Cette école devait avoir déjà son renom avant l’occupation romaine. Sinon Beyrouth, qui avait le meilleur port du Levant et aurait plutôt eu vocation à être une ville commerçante, n’aurait pas été choisie par les Romains pour être dépositaire de leurs lois pour tout l’Orient. D’où son surnom de « mère des lois ».

L’importance de l’École de Droit de Beyrouth a considérablement augmenté quand l’empire romain s’est transporté en Orient. Peu à peu, elle est devenue la plus importante école de Droit du monde.

C’est en effet à cette École que l’empereur Justinien demanda de réformer les lois et édits de ses prédécesseurs, dont beaucoup n’étaient plus à jour.

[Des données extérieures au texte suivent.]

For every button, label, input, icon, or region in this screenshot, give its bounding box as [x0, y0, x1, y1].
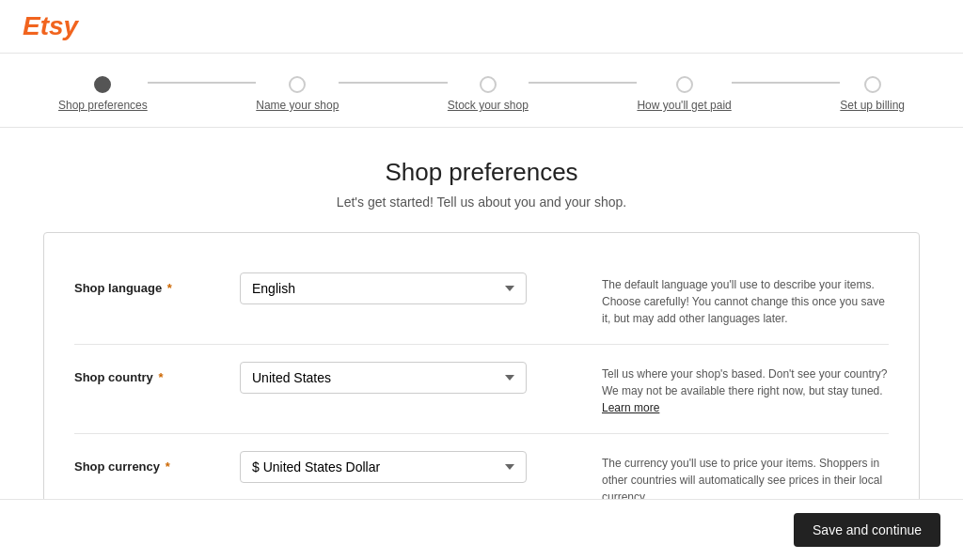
step-circle-4: [676, 76, 693, 93]
step-connector-2: [339, 82, 448, 84]
step-label-2[interactable]: Name your shop: [256, 99, 339, 112]
step-circle-3: [480, 76, 497, 93]
step-connector-3: [529, 82, 638, 84]
shop-country-hint: Tell us where your shop's based. Don't s…: [602, 362, 889, 416]
save-continue-button[interactable]: Save and continue: [794, 513, 940, 547]
shop-country-control: United States United Kingdom Canada Aust…: [240, 362, 527, 394]
currency-required-indicator: *: [166, 459, 170, 474]
page-subtitle: Let's get started! Tell us about you and…: [0, 194, 963, 210]
shop-language-hint: The default language you'll use to descr…: [602, 272, 889, 327]
footer: Save and continue: [0, 499, 963, 560]
shop-language-select[interactable]: English French German Spanish Italian: [240, 272, 527, 304]
learn-more-link[interactable]: Learn more: [602, 401, 659, 414]
shop-currency-label-col: Shop currency *: [74, 451, 225, 474]
step-circle-5: [864, 76, 881, 93]
step-billing[interactable]: Set up billing: [840, 76, 905, 112]
shop-currency-control: $ United States Dollar € Euro £ British …: [240, 451, 527, 483]
shop-currency-select[interactable]: $ United States Dollar € Euro £ British …: [240, 451, 527, 483]
step-name-shop[interactable]: Name your shop: [256, 76, 339, 112]
step-label-1[interactable]: Shop preferences: [58, 99, 148, 112]
shop-language-label-col: Shop language *: [74, 272, 225, 295]
page-title: Shop preferences: [0, 158, 963, 187]
step-connector-4: [732, 82, 841, 84]
page-title-section: Shop preferences Let's get started! Tell…: [0, 128, 963, 232]
shop-country-label: Shop country *: [74, 370, 163, 384]
shop-country-row: Shop country * United States United King…: [74, 345, 889, 434]
country-required-indicator: *: [158, 370, 163, 384]
step-connector-1: [148, 82, 257, 84]
step-circle-2: [289, 76, 306, 93]
step-get-paid[interactable]: How you'll get paid: [637, 76, 731, 112]
step-stock-shop[interactable]: Stock your shop: [448, 76, 529, 112]
shop-currency-label: Shop currency *: [74, 459, 170, 474]
shop-language-control: English French German Spanish Italian: [240, 272, 527, 304]
step-label-3[interactable]: Stock your shop: [448, 99, 529, 112]
header: Etsy: [0, 0, 963, 54]
step-label-4[interactable]: How you'll get paid: [637, 99, 731, 112]
language-required-indicator: *: [167, 281, 172, 295]
shop-country-label-col: Shop country *: [74, 362, 225, 384]
shop-currency-hint: The currency you'll use to price your it…: [602, 451, 889, 506]
shop-language-label: Shop language *: [74, 281, 172, 295]
progress-steps: Shop preferences Name your shop Stock yo…: [58, 76, 905, 112]
step-circle-1: [94, 76, 111, 93]
step-label-5[interactable]: Set up billing: [840, 99, 905, 112]
etsy-logo[interactable]: Etsy: [23, 11, 78, 40]
progress-bar: Shop preferences Name your shop Stock yo…: [0, 54, 963, 128]
shop-country-select[interactable]: United States United Kingdom Canada Aust…: [240, 362, 527, 394]
step-shop-preferences[interactable]: Shop preferences: [58, 76, 148, 112]
shop-language-row: Shop language * English French German Sp…: [74, 256, 889, 345]
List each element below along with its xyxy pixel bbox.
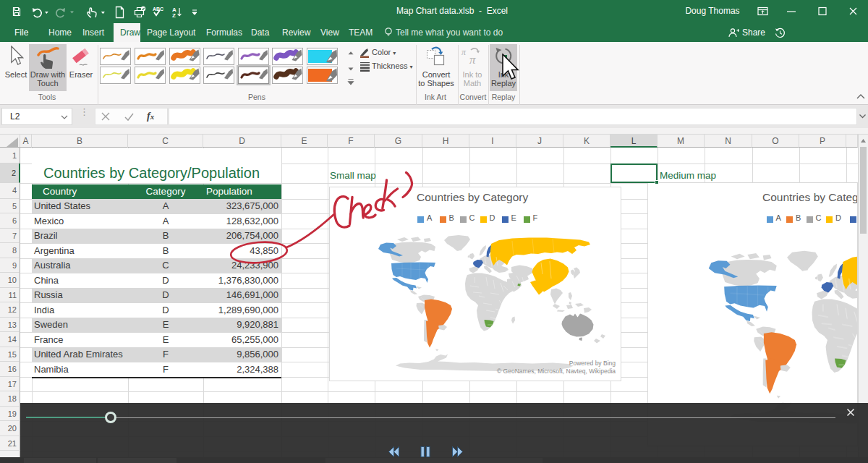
svg-text:π: π [469, 53, 476, 65]
svg-text:Z: Z [172, 12, 176, 19]
svg-text:π: π [461, 47, 467, 57]
svg-text:ABC: ABC [153, 7, 163, 12]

Il demanda plus spécifiquement à dix de ses professeurs de faire ce tri et d’opérer la compilation. C’est donc à Beyrouth que fut écrit le Code Justinien, qui devait, après le premier millénaire, devenir la base de tous les codes de lois en Occident.

La plus grande partie de ce Code est fondé sur les travaux d’Ulpien de Tyr, donc un Phénicien.

À l’idée raciste de la supériorité romaine, Ulpien opposait celle des droits innés que possède tout homme à la naissance, et de l’égalité de tous les hommes devant la loi. C’était alors révolutionnaire si l’on se rappelle que la plupart des codes de lois — dont le grec — donnaient la supériorité à une race ou à une caste.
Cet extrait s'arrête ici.